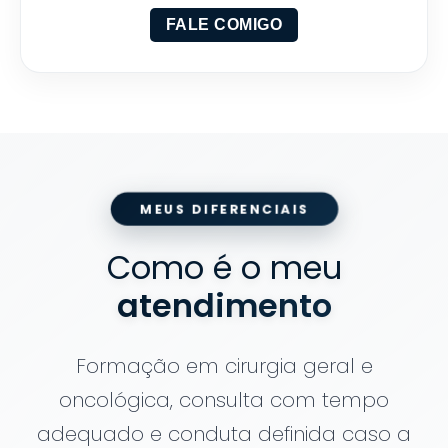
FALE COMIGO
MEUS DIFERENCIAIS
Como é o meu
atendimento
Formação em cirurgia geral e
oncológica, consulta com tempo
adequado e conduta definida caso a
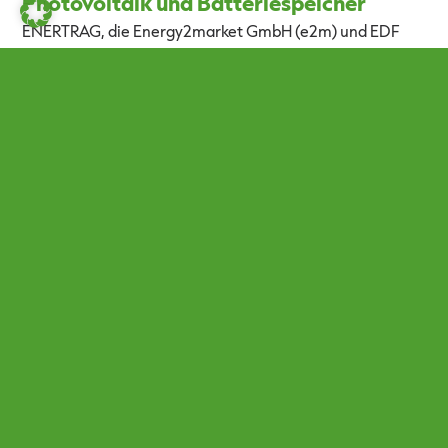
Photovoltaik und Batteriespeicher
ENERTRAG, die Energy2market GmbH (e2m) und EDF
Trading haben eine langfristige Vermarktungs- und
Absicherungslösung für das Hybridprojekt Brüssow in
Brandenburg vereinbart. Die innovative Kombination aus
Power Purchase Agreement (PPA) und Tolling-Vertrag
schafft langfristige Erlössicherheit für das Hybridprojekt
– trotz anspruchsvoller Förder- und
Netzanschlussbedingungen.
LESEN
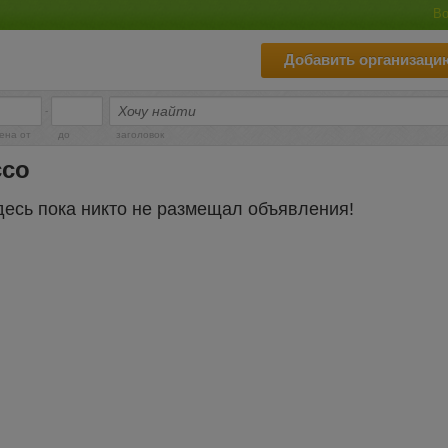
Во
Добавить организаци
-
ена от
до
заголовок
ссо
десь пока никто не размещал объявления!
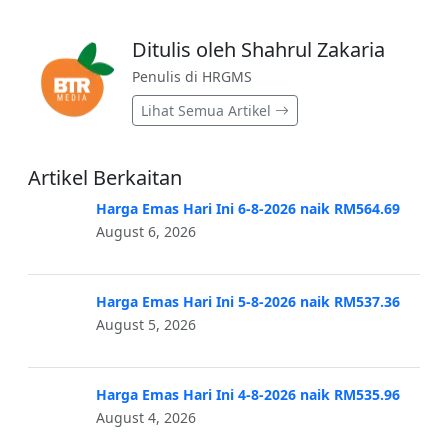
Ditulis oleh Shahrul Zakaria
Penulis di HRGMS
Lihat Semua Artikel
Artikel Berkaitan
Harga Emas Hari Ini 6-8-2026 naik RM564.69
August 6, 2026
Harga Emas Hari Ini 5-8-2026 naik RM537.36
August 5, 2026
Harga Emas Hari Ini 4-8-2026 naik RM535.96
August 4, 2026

* * *

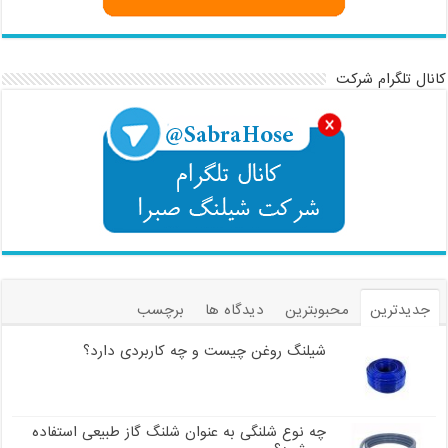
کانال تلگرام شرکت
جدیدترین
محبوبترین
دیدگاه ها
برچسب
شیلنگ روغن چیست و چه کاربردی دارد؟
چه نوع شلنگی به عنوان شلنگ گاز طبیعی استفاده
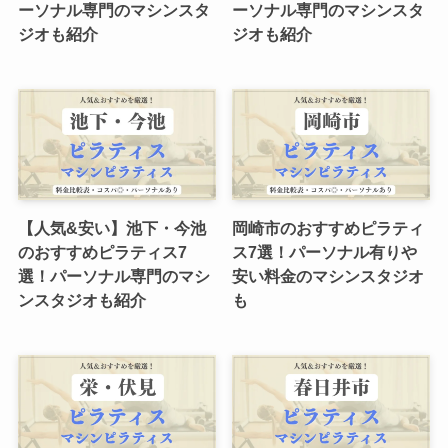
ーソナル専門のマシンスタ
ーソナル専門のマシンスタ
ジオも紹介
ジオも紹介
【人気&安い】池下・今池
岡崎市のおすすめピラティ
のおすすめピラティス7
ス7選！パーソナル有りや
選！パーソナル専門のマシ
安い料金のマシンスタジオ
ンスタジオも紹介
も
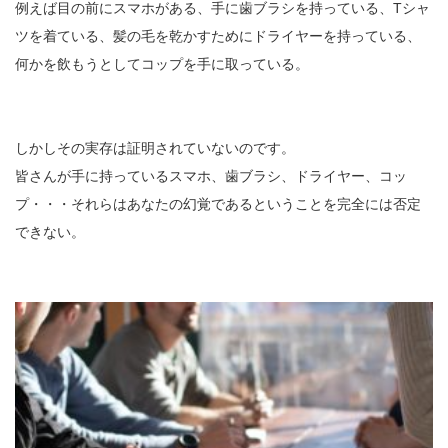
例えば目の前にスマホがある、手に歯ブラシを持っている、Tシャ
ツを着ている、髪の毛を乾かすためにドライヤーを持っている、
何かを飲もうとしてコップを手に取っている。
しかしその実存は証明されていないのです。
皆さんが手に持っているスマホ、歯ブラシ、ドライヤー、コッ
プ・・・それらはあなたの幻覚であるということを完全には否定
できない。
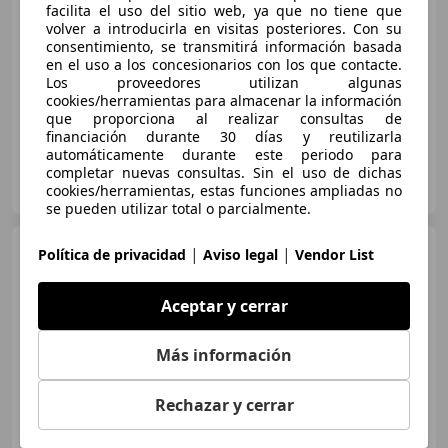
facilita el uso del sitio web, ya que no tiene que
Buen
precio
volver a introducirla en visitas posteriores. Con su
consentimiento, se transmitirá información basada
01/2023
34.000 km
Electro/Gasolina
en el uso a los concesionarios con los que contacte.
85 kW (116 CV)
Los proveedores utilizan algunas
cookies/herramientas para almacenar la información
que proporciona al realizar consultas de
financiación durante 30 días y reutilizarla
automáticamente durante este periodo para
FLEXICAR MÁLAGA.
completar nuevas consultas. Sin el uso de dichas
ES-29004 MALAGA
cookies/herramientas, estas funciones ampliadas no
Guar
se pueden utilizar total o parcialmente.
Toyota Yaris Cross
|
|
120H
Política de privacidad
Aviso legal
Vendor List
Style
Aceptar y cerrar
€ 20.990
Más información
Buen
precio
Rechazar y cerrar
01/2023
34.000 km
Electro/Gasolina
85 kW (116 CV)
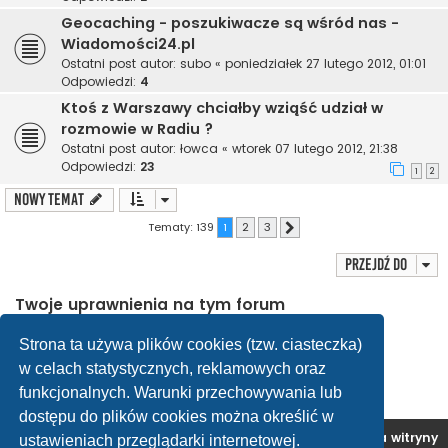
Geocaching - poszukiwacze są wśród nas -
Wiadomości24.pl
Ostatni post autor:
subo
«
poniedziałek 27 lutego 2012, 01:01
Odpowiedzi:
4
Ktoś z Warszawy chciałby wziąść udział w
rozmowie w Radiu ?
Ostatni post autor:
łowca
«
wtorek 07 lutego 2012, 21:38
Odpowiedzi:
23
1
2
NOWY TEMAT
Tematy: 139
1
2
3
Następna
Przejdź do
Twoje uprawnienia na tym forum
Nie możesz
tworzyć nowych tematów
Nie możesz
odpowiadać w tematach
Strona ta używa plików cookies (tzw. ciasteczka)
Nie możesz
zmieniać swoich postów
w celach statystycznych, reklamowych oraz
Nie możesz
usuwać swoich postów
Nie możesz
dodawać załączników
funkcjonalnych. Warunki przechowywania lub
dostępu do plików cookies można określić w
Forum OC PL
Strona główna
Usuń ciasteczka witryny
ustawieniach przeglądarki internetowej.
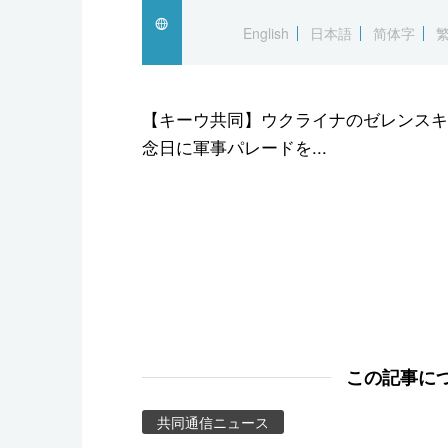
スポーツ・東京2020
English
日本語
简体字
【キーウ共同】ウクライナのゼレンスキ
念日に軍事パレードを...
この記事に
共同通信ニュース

==

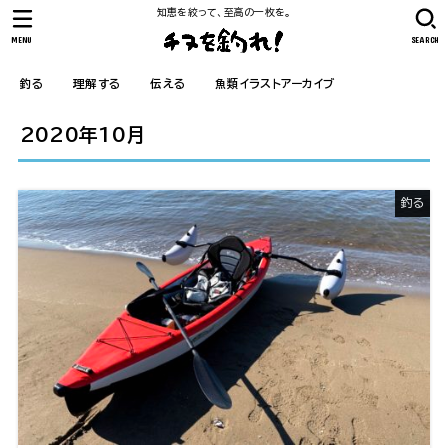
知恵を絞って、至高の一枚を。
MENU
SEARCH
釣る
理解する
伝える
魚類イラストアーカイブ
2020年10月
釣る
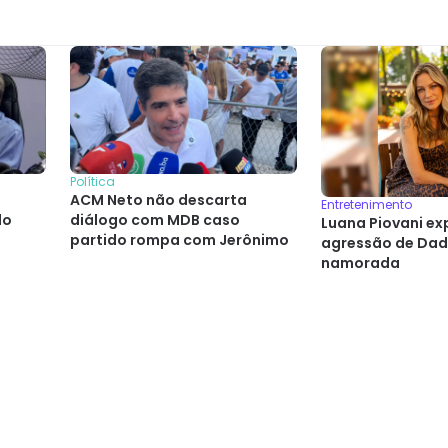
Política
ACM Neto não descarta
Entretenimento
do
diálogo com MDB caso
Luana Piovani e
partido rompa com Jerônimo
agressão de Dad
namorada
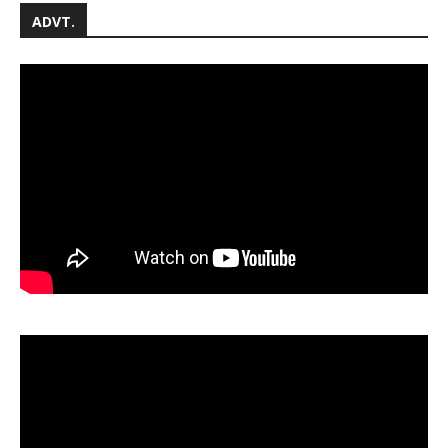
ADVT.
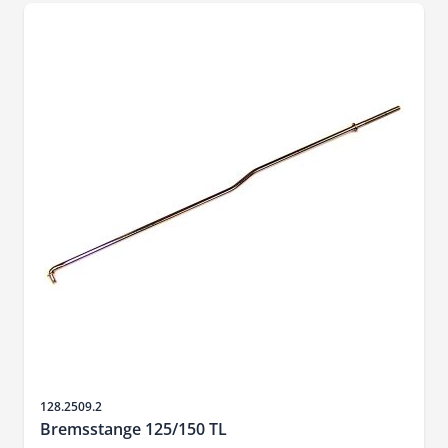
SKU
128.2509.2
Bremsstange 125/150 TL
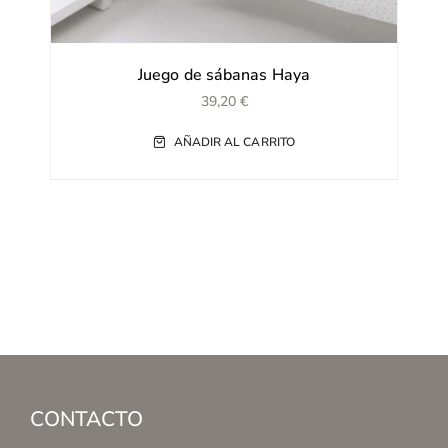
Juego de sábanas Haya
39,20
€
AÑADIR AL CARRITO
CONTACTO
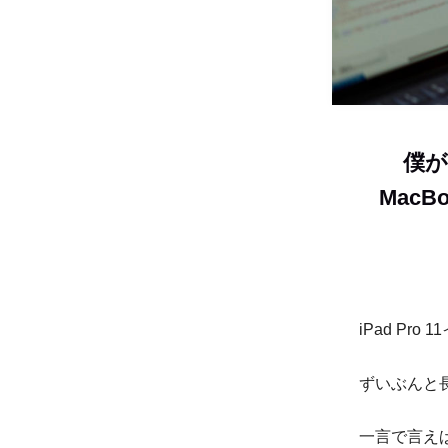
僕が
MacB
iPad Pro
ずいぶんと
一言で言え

* _Task instructions_
Please go line by line through the records above, copying each one that holds the string "swoich".

* _Task result_
zmieniać swoich postów
usuwać swoich postów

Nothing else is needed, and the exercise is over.